DETROIT, Michigan – Honda’s future bestseller, the Civic-based fifth-generation CR-V is slightly bigger and slightly more premium with a new Touring top-trim level. The 2017 Honda CR-V EX, EX-L, and Touring also comes with the latest Civic’s 1.5-liter turbocharged direct-injection I-4. The engine produces 190 hp and 179 lb-ft of torque in the new CUV, which goes on sale in December.

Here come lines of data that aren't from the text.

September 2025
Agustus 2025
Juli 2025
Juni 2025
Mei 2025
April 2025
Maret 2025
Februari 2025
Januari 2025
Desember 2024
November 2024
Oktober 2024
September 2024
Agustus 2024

More important than any of that is the CR-V’s audio system volume control, which once again takes the form of an old-fashioned plastic knob, positioned on the lower left corner of the redesigned flat screen. The 2017 CR-V is the first Honda to regain these useful knobs — the rest of the lineup will as well when each model is updated. If only had Honda doubled our pleasure by doing the same for the audio system’s channel control, we wouldn’t have to move our eyes away from the road just to change radio stations. But at least we’ll be able to safely turn the volume up or down.

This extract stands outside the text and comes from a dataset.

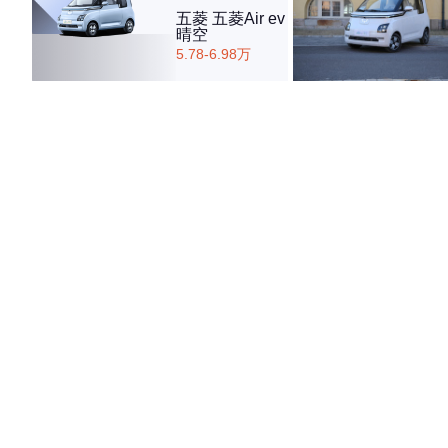
五菱 五菱Air ev
晴空
5.78-6.98万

For such a thorough redesign, the 2017 Honda CR-V looks very familiar, as you’d expect from a company that spent decades updating and upgrading Accords and Civics without alienating loyal customers. Beside its most excellent radio volume control knob, which we’ll mention early and often in order to drive the point home to competing automakers unwilling to concede how bad an idea a touch-screen control is (even with redundant controls in the steering wheel, which still often require the driver to look away from the road), the Generation V CR-V gains two inches of rear legroom thanks to the latest Civic platform.

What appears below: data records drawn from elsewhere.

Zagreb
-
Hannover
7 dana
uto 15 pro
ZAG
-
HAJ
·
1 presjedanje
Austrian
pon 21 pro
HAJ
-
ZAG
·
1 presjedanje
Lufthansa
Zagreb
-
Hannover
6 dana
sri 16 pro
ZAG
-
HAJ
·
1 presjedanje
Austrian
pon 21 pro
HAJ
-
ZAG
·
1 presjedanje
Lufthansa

Its cargo capacity is up nearly 10 inches from the back of the front seats to the tailgate with the back seat down, because Honda has re-engineered the second row to fold flat without having to flip up and forward the rear seat cushion.
Honda benchmarked the BMW X3 for dynamics, says Jeff Conrad, the Honda brand’s senior vice president and general manager in North America. What that means, product planner Alice Lee says, is that performance in the snow and other harsh weather conditions is improved and the steering has a more linear feel.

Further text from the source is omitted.